Family medical history is one of the first things discussed during a routine doctor’s appointment, but it is often one of the easiest details to overlook. A few questions are asked, a few boxes are checked, and the conversation moves on. For many people, that is perfectly reasonable. For others, those answers may hold important clues about health risks that have existed for generations.
Inherited conditions such as Lynch syndrome are linked to a significantly higher lifetime risk of several cancers. The condition is associated with mutations in DNA repair genes, including the MSH2 gene mutation, and it can pass quietly through families for years before anyone realizes it is there. In many cases, the pattern only becomes obvious after multiple relatives have already faced a cancer diagnosis.
That reality has changed the way many healthcare professionals think about prevention. Rather than waiting for symptoms to appear, hereditary cancer screening offers an opportunity to identify elevated risks earlier and tailor future medical care around that knowledge. Jackie Wenzel’s story shows what that can look like in practice.
Wenzel was diagnosed with uterine cancer at the age of 30, but her family’s history of Lynch syndrome had already raised questions about inherited risk. Even with that knowledge, deciding to undergo genetic testing was difficult, but when she eventually moved forward with testing, the results confirmed that she carried the MSH2 mutation.
Her awareness proved important over the following year as she experienced symptoms including prolonged menstrual cycles, heavy bleeding, and debilitating fatigue. Doctors originally believed she was experiencing hormone-related issues, a common cause of those symptoms. But Wenzel knew that Lynch syndrome placed her at a higher risk for uterine cancer, so rather than accepting the first explanation, she continued seeking additional evaluations until doctors finally discovered she had cancer.
The diagnosis came with difficult decisions, but she also found out early enough to improve her situation. Wenzel wanted to have children, which she managed to do by working closely with her medical team. While she eventually had to undergo a radical hysterectomy, she gave birth to two daughters before then and is now cancer-free.
Her experience is a great example of one of genetic testing’s greatest strengths. It does not guarantee that someone will develop cancer, nor can it prevent every disease, but it can provide information that helps patients and physicians make more informed decisions about screenings, follow-up care, and when symptoms deserve closer attention.
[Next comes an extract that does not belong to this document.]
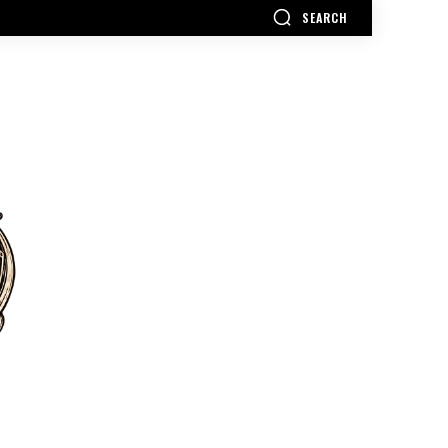
SEARCH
The challenge is that access to hereditary cancer screening has not always been simple. Finding specialists, traveling for appointments, and understanding what type of testing is appropriate can discourage people from taking the next step, even when they know cancer runs in their family.
Lowering those barriers is exactly what jscreen set out to do. The nonprofit has built its work around expanding access to genetic testing and counseling. Through its at-home testing program, individuals can provide a simple saliva sample from home, receive comprehensive genetic analysis through a clinical laboratory, and discuss the results with licensed genetic counselors who help explain what the findings may mean for them and their families.
“A genetic test only helps if people can actually access it,” said Karen Grinzaid, Founding Executive Director of jscreen. “When testing can happen at home and a counselor is there to walk someone through the results, the families who most need that information are no longer left out because the system felt too hard to navigate.”
Not everyone needs genetic testing, but those with a significant family history of hereditary cancers should have a path toward understanding their own risks and discussing them with their healthcare providers.
As conversations around prevention continue to evolve, access may prove just as important as the technology itself. A genetic test only becomes valuable if people are able and willing to take it. For families living with inherited cancer risk, removing those barriers could make the difference between discovering a problem after symptoms appear and understanding the risk before they ever do.